Si bien no tenía noticias del pequeño Alesio desde que comenzaron las hostilidades entre sus hijos mayores, hacía tiempo que lo daba por muerto. Es más, hasta llegó a pensar que alguno de ellos le había dado muerte, y eso, lo había puesto más triste y más enfermo.
Pero una mañana, después de mucho tiempo, el rey y el anciano Tiresias escucharon unas notas de laúd que llegaban hasta la ventana de la habitación en que se hallaban. No les fue difícil reconocer que aquella música celestial no podía provenir de otro que no fuera el mismo Alesio.
Rey y consejero se lanzaron a la calle y grande fue la sorpresa al ver al pequeño Alesio –convertido ya en todo un hombre- tocar el laúd con la maestría de siempre.
Estaba acompañado de una bella muchacha y de dos hermosos niños, cuyos límpidos rostros le hicieron recordar al rey a su hijo Alesio cuando era niño.

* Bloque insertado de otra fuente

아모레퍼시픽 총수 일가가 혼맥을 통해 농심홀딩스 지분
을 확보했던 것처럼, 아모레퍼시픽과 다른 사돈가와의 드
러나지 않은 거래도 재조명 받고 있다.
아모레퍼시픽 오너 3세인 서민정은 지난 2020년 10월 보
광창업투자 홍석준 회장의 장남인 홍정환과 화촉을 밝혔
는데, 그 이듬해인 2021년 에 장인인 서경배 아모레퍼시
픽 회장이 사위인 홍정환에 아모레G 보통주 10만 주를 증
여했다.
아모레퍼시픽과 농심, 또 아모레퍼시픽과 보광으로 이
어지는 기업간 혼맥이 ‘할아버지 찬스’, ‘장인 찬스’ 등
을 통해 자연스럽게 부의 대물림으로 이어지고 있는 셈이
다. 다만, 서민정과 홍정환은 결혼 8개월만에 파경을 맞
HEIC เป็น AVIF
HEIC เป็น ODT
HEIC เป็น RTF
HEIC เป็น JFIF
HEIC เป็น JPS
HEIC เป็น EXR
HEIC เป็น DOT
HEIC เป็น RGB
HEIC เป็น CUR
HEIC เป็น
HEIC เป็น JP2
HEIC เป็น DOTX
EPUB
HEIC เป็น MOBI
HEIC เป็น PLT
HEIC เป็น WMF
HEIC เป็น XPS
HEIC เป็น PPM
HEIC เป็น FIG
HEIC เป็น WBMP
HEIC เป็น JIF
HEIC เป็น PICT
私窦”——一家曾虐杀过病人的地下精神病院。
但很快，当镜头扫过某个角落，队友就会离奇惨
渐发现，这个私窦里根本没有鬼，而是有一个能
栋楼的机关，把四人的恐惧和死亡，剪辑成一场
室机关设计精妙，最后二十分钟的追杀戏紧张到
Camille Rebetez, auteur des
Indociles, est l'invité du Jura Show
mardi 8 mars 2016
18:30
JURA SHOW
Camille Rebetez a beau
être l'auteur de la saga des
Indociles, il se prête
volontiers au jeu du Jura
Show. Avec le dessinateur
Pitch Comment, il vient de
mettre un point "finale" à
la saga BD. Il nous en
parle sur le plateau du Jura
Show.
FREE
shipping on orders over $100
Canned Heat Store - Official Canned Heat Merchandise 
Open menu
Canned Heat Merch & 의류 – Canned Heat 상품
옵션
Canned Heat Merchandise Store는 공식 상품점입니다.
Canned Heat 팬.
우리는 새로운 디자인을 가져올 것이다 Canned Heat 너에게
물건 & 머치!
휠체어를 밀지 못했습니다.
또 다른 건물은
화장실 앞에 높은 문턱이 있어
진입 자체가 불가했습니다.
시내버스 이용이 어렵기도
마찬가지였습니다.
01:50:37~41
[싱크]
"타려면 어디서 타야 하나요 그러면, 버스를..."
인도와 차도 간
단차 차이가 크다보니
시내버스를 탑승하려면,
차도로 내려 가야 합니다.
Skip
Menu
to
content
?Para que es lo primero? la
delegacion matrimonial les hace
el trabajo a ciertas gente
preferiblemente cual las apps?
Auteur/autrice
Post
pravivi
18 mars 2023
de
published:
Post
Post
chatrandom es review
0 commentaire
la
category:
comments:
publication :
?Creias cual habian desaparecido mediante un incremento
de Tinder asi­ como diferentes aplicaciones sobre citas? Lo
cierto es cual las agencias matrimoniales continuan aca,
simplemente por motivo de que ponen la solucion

Padre e hijo se unieron en un amoroso abrazo. El soberano sollozante, besó a los niños que resultaron ser sus nietos, sus únicos descendientes, pues, los siete hijos muertos no dejaron familia alguna.
Él contó a su hijo todo lo que había sucedido con sus hermanos y le pidió que lo perdonara ya que él se sentía culpable de todo lo acontecido. Le dio su corona y le ofreció que gobernase el reino.
- No padre, comenzó diciendo. No necesito está corona.
- ¡Qué! ¡Rechazas esta diadema que puede convertirte en el hombre más rico y poderoso de la Tierra!, dijo el rey desconcertado.
- Así es, querido padre, pues, no la necesito. Primero porque no quisiera que mis hijos mañana o más tarde, acaben como mis hermanos, matándose entre ellos por una corona. La ambición del poder envenena el alma de los hombres, anciano padre. Tú tuviste siete hijos ambiciosos y a cada uno le diste una corona que fue lo mismo que darles una espada.
No te reprocho nada, porque un hijo bien nacido no tiene nada que recriminar a sus padres. Simplemente no quiero que a mis hijos les suceda lo mismo que a mis hermanos. Y segundo, y ésta es la razón más importante, es el hecho de que no hay ningún reino que gobernar, padre mío.
Todo tu reino se quemó en la hoguera que tú encendiste. No sólo perdiste a tus hijos sino también tu reino. Y como te dije hace muchos años antes que las discordias empezaran, no es necesario un rey cuando de un reino se carece.
El rey abrió los ojos asombrado al darse cuenta de que los sufrimientos y la vejez lo habían hecho olvidar aquellas sabias palabras, y fue entonces que un suspiro de alivio brotó de sus labios.
Comprendió en aquel instante que su corona de rey sólo le había acarreado penurias y tristezas. Ambos ancianos, el rey y su consejero, fueron a vivir sus últimos años con Alesio y su familia.
Años después y antes de morir, el adivino Tiresias le confesó al rey que recién había llegado a comprender el por qué nunca había logrado leer el destino en los ojos de Alesio.
Acostumbrado, como había estado en aquellos tiempos, a vivir entre las cortes de reyes y príncipes donde siempre imperaba la envidia, la codicia, la avaricia y la ambición, le había resultado imposible penetrar en aquellos ojos donde sólo había lugar para el amor, la paz y la bondad.